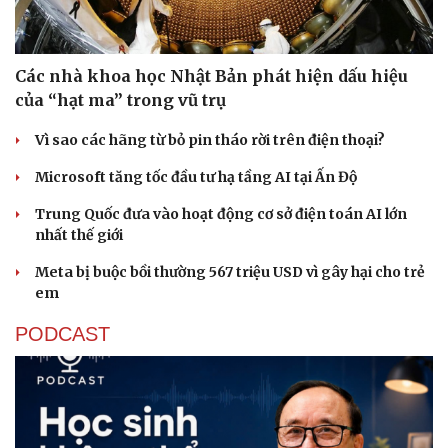
Các nhà khoa học Nhật Bản phát hiện dấu hiệu
của “hạt ma” trong vũ trụ
Vì sao các hãng từ bỏ pin tháo rời trên điện thoại?
Microsoft tăng tốc đầu tư hạ tầng AI tại Ấn Độ
Trung Quốc đưa vào hoạt động cơ sở điện toán AI lớn
nhất thế giới
Meta bị buộc bồi thường 567 triệu USD vì gây hại cho trẻ
em
PODCAST
Sức khỏe
Đời sống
_ _ _
Find every line above where the word "điện" occurs, and copy that line.

**Reply to the task**:
Vì sao các hãng từ bỏ pin tháo rời trên điện thoại?
Trung Quốc đưa vào hoạt động cơ sở điện toán AI lớn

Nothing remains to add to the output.